### [Supplied records]
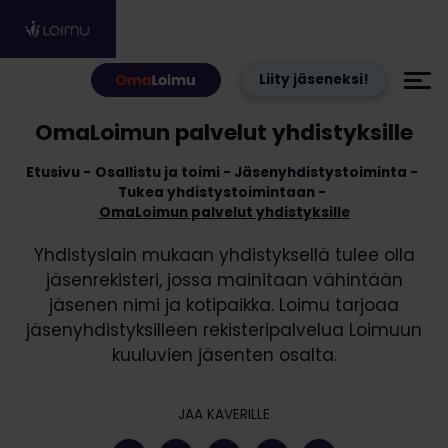
Hyppää sisältöön
Liity jäseneksi!
OmaLoimun palvelut yhdistyksille
Etusivu
Osallistu ja toimi
Jäsenyhdistystoiminta
Tukea yhdistystoimintaan
OmaLoimun palvelut yhdistyksille
Yhdistyslain mukaan yhdistyksellä tulee olla
jäsenrekisteri, jossa mainitaan vähintään
jäsenen nimi ja kotipaikka. Loimu tarjoaa
jäsenyhdistyksilleen rekisteripalvelua Loimuun
kuuluvien jäsenten osalta.
JAA KAVERILLE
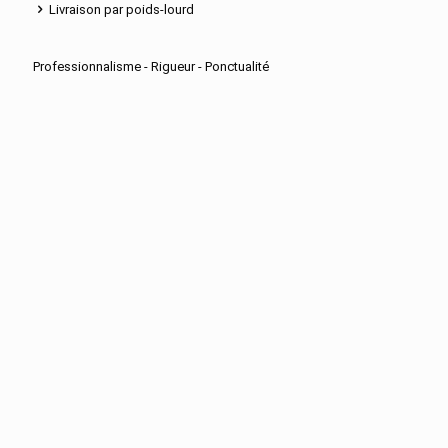
Livraison par poids-lourd
Professionnalisme - Rigueur - Ponctualité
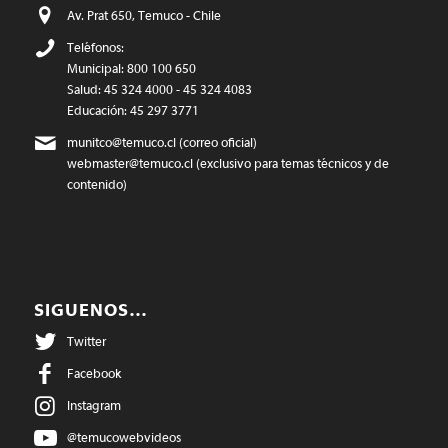
Av. Prat 650, Temuco - Chile
Teléfonos:
Municipal: 800 100 650
Salud: 45 324 4000 - 45 324 4083
Educación: 45 297 3771
munitco@temuco.cl
(correo oficial)
webmaster@temuco.cl
(exclusivo para temas técnicos y de
contenido)
SIGUENOS…
Twitter
Facebook
Instagram
@temucowebvideos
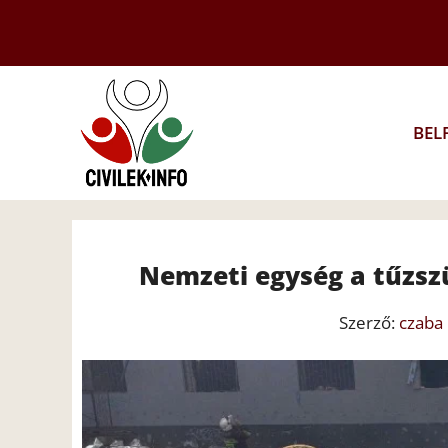
Kilépés
a
tartalomba
BEL
Nemzeti egység a tűzsz
Szerző:
czaba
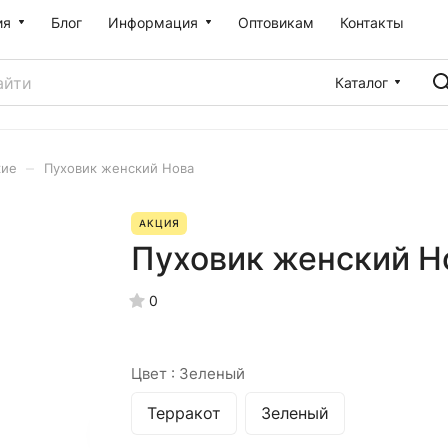
ия
Блог
Информация
Оптовикам
Контакты
Каталог
–
кие
Пуховик женский Нова
АКЦИЯ
Пуховик женский Н
0
Цвет :
Зеленый
Терракот
Зеленый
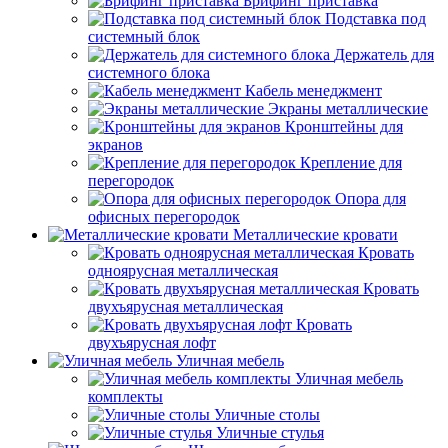
Брифинг приставка
Подставка под
системный блок
Держатель для
системного блока
Кабель менеджмент
Экраны металлические
Кронштейны для
экранов
Крепление для
перегородок
Опора для
офисных перегородок
Металлические кровати
Кровать
одноярусная металлическая
Кровать
двухъярусная металлическая
Кровать
двухъярусная лофт
Уличная мебель
Уличная мебель
комплекты
Уличные столы
Уличные стулья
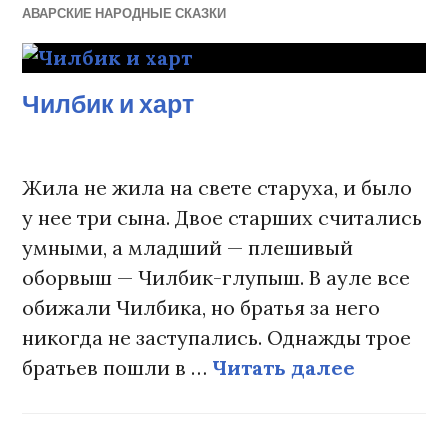
АВАРСКИЕ НАРОДНЫЕ СКАЗКИ
Чилбик и харт
Жила не жила на свете старуха, и было
у нее три сына. Двое старших считались
умными, а младший — плешивый
оборвыш — Чилбик-глупыш. В ауле все
обижали Чилбика, но братья за него
никогда не заступались. Однажды трое
братьев пошли в …
Читать далее
Чилбик 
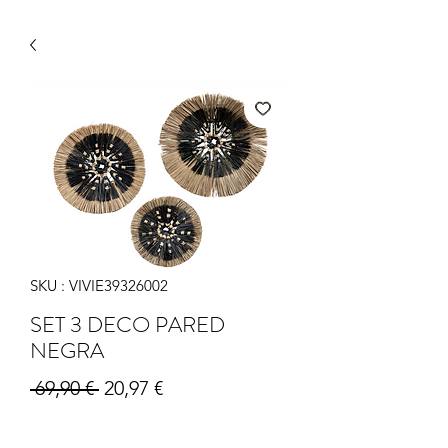
SKU : VIVIE39326002
SET 3 DECO PARED
NEGRA
Prix original
Prix promotionnel
 69,90 € 
20,97 €
Quantité
*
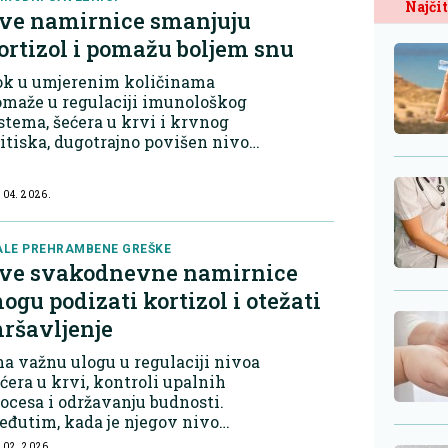
Najčit
ve namirnice smanjuju
ortizol i pomažu boljem snu
ok u umjerenim količinama
omaže u regulaciji imunološkog
stema, šećera u krvi i krvnog
itiska, dugotrajno povišen nivo
že izazvati umor, nesanicu,
zdražljivost i povećati rizik od
 04. 2026.
ala. Iako je stres neizbježan,
ređene namirni...
LE PREHRAMBENE GREŠKE
ve svakodnevne namirnice
ogu podizati kortizol i otežati
ršavljenje
a važnu ulogu u regulaciji nivoa
ćera u krvi, kontroli upalnih
ocesa i održavanju budnosti.
đutim, kada je njegov nivo
gotrajno povišen, može uticati na
 02. 2026.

### [Work request]
Set out every record exactly, images excluded.

### [Answer to the exercise]
Hyppää sisältöön
Liity jäseneksi!
OmaLoimun palvelut yhdistyksille
Etusivu
Osallistu ja toimi
Jäsenyhdistystoiminta
Tukea yhdistystoimintaan
OmaLoimun palvelut yhdistyksille
Yhdistyslain mukaan yhdistyksellä tulee olla
jäsenrekisteri, jossa mainitaan vähintään
jäsenen nimi ja kotipaikka. Loimu tarjoaa
jäsenyhdistyksilleen rekisteripalvelua Loimuun
kuuluvien jäsenten osalta.
JAA KAVERILLE
Livraison par poids-lourd
Professionnalisme - Rigueur - Ponctualité
Av. Prat 650, Temuco - Chile
Teléfonos:
Municipal: 800 100 650
Salud: 45 324 4000 - 45 324 4083
Educación: 45 297 3771
munitco@temuco.cl
(correo oficial)
webmaster@temuco.cl
(exclusivo para temas técnicos y de
contenido)
SIGUENOS…
Twitter
Facebook
Instagram
@temucowebvideos
Kilépés
a
tartalomba
BEL
Nemzeti egység a tűzsz
Szerző:
czaba
ия
Блог
Информация
Оптовикам
Контакты
Каталог
–
кие
Пуховик женский Нова
АКЦИЯ
Пуховик женский Н
0
Цвет :
Зеленый
Терракот
Зеленый
Брифинг приставка
Подставка под
системный блок
Держатель для
системного блока
Кабель менеджмент
Экраны металлические
Кронштейны для
экранов
Крепление для
перегородок
Опора для
офисных перегородок
Металлические кровати
Кровать
одноярусная металлическая
Кровать
двухъярусная металлическая
Кровать
двухъярусная лофт
Уличная мебель
Уличная мебель
комплекты
Уличные столы
Уличные стулья
АВАРСКИЕ НАРОДНЫЕ СКАЗКИ
Чилбик и харт
Жила не жила на свете старуха, и было
у нее три сына. Двое старших считались
умными, а младший — плешивый
оборвыш — Чилбик-глупыш. В ауле все
обижали Чилбика, но братья за него
никогда не заступались. Однажды трое
братьев пошли в …
Читать далее
Чилбик 
SKU : VIVIE39326002
SET 3 DECO PARED
NEGRA
Prix original
Prix promotionnel
 69,90 € 
20,97 €
Quantité
*
Najčit
ve namirnice smanjuju
ortizol i pomažu boljem snu
ok u umjerenim količinama
omaže u regulaciji imunološkog
stema, šećera u krvi i krvnog
itiska, dugotrajno povišen nivo
že izazvati umor, nesanicu,
zdražljivost i povećati rizik od
 04. 2026.
ala. Iako je stres neizbježan,
ređene namirni...
LE PREHRAMBENE GREŠKE
ve svakodnevne namirnice
ogu podizati kortizol i otežati
ršavljenje
a važnu ulogu u regulaciji nivoa
ćera u krvi, kontroli upalnih
ocesa i održavanju budnosti.
đutim, kada je njegov nivo
gotrajno povišen, može uticati na
 02. 2026.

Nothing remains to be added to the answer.